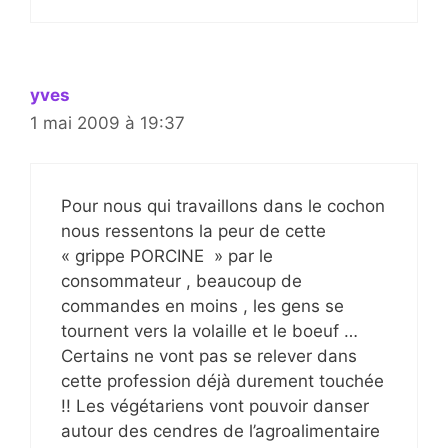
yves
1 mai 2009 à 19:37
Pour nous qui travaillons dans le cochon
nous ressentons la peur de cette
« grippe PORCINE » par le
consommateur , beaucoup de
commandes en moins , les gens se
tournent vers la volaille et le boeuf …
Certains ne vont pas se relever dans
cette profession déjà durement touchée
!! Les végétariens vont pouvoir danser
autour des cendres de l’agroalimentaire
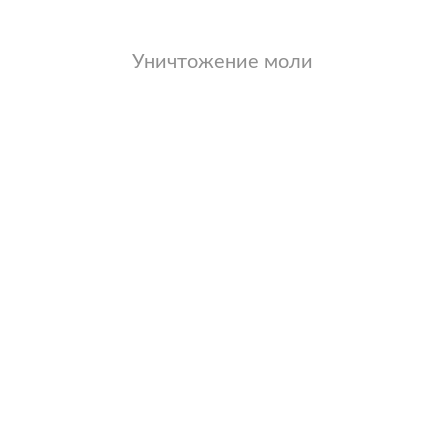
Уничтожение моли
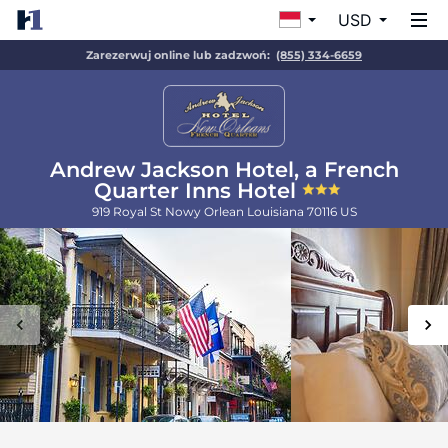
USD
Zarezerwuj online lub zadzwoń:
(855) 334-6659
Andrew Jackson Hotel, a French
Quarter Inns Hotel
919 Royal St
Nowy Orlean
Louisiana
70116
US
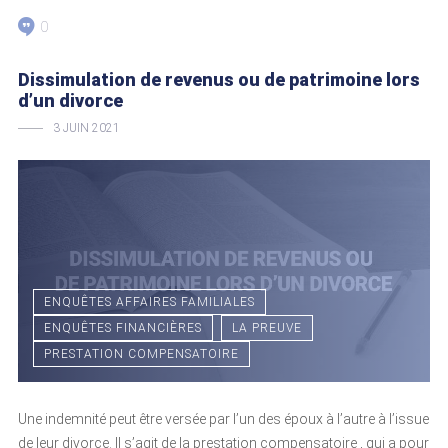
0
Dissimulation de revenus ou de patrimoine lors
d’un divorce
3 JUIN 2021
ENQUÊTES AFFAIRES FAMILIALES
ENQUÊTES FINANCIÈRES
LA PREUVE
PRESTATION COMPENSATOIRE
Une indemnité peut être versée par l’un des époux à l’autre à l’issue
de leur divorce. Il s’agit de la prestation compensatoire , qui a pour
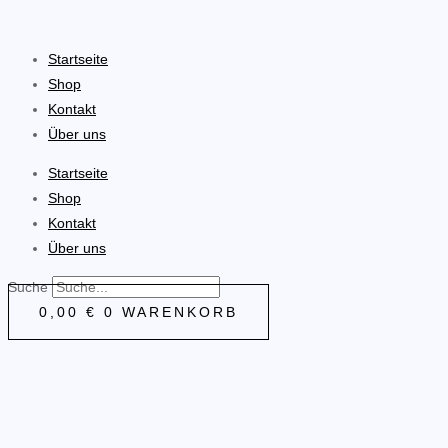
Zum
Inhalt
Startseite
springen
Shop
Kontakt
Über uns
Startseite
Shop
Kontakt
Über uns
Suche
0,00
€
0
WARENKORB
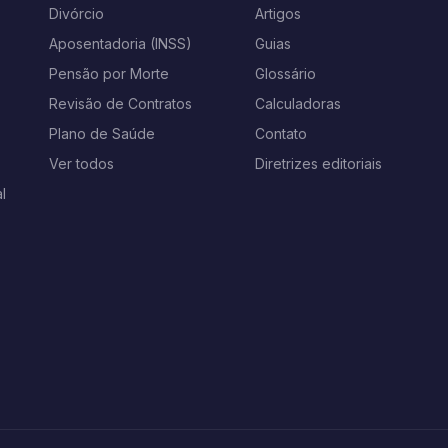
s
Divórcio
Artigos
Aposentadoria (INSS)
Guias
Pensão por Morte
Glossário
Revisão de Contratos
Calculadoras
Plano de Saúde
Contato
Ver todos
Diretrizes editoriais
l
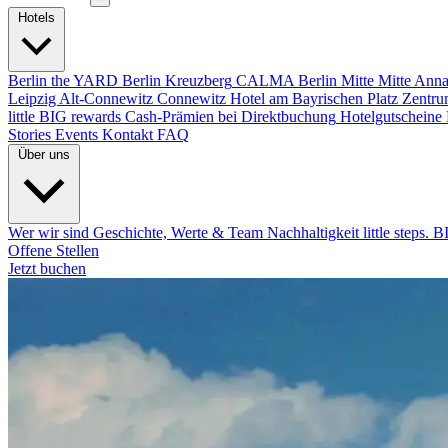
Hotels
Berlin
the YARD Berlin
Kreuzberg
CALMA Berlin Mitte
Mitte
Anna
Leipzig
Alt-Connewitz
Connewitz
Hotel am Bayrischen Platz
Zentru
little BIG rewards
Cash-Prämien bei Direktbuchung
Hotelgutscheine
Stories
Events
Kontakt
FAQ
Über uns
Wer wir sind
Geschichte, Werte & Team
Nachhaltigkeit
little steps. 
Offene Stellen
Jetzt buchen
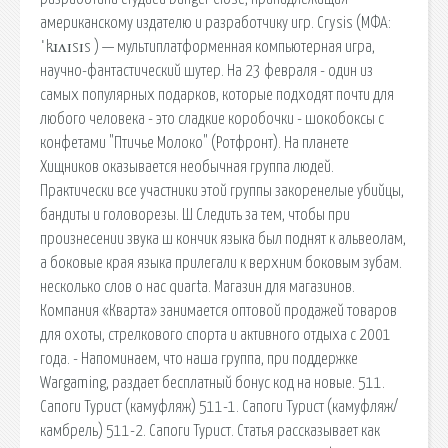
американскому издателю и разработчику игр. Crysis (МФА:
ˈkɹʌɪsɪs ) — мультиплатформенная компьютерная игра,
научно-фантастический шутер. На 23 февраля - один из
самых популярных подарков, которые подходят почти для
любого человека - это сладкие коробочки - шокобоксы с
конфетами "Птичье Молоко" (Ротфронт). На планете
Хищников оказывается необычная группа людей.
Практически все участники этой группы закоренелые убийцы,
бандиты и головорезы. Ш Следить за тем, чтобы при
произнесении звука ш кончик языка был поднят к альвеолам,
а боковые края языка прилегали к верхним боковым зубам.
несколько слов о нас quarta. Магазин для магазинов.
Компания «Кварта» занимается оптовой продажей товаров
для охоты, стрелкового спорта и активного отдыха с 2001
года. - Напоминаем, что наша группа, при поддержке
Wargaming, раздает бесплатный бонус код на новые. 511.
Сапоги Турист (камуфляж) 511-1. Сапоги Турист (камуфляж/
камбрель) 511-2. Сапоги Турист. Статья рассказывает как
□ □ □ □
▶ **Work task**
Up to and including the last line above, starting with the line that contains "Wargaming, раздает бесплатный", return each line exactly and nothing else.

▶ **Exercise result**
Wargaming, раздает бесплатный бонус код на новые. 511.
Сапоги Турист (камуфляж) 511-1. Сапоги Турист (камуфляж/
камбрель) 511-2. Сапоги Турист. Статья рассказывает как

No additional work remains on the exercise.